# III infinitive + possessive suffix (agent participle)



## 盲人瞎馬

As in the phrases:
Parhaat elokuvissa *näkemäni *elokuvat 2011.
Kuka omistaa *tekemäsi *tehtävän?
Parhaimmat *tappamanne *monsterit?

What is this new mystery?


----------



## Grumpy Old Man

As I represent the old school, I would make a couple of minor changes to the sentences:

_Parhaat elokuvateatterissa näkemäni elokuvat vuonna 2011.
_There is no main clause, but the above is fine as a title, for example. It contains a clause equivalent: _Parhaat elokuvat, jotka olen nähnyt elokuvateatterissa vuonna 2011.

Kuka omistaa tekemäsi tehtävän?
_Thesentence is correct grammatically but it leaves me wondering what kind of "tehtävä" is meant.Again, there is a clause equivalent:_ Kuka omistaa tehtävän, jonka olet tehnyt. _(Awkward.)_

Parhaimmat tappamanne hirviöt?
= Parhaimmat / Parhaat hirviöt, jotka olette tappaneet?

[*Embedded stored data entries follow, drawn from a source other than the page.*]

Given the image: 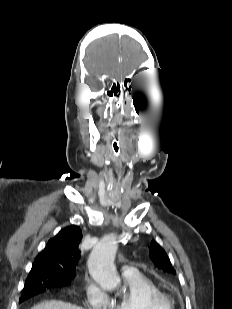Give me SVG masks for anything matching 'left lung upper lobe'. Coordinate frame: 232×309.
Instances as JSON below:
<instances>
[{
    "label": "left lung upper lobe",
    "instance_id": "left-lung-upper-lobe-1",
    "mask_svg": "<svg viewBox=\"0 0 232 309\" xmlns=\"http://www.w3.org/2000/svg\"><path fill=\"white\" fill-rule=\"evenodd\" d=\"M150 257L158 268L168 273H176L166 252L154 241L151 242Z\"/></svg>",
    "mask_w": 232,
    "mask_h": 309
}]
</instances>
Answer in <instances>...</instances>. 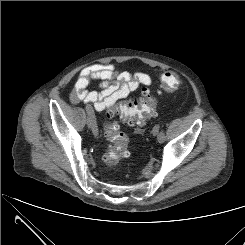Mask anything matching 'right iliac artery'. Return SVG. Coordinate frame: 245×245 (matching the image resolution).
<instances>
[{
    "instance_id": "right-iliac-artery-1",
    "label": "right iliac artery",
    "mask_w": 245,
    "mask_h": 245,
    "mask_svg": "<svg viewBox=\"0 0 245 245\" xmlns=\"http://www.w3.org/2000/svg\"><path fill=\"white\" fill-rule=\"evenodd\" d=\"M86 111L88 116L92 119V124H93V132L98 134V128H97V122H96V118L94 116V111L92 109V107H86Z\"/></svg>"
}]
</instances>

_I can't find a single mystery in the sentences.


----------



## DrWatson

The construction you are wondering about is called an agent participle. Its structure is as follows:
SUBJECT (in Genitive case) + VERB(MA-form)(+case1)(+POSSESSIVE SUFFIX) + OBJECT(+case1)

Examples:
_Miehen tekemä talo_ 'a/the house made by a/the man'
_Miehen tekemässä talossa_ 'in a/the house made by a/the man'

_(Minun) näkemäni elokuvat_ 'the movies seen by me'
_(Teidän) ajamastanne autosta_ 'from the car driven by you(pl.)'

The definition in VISK (Finnish)


----------



## 盲人瞎馬

Thank you two for the explanation, that was very helpful.


----------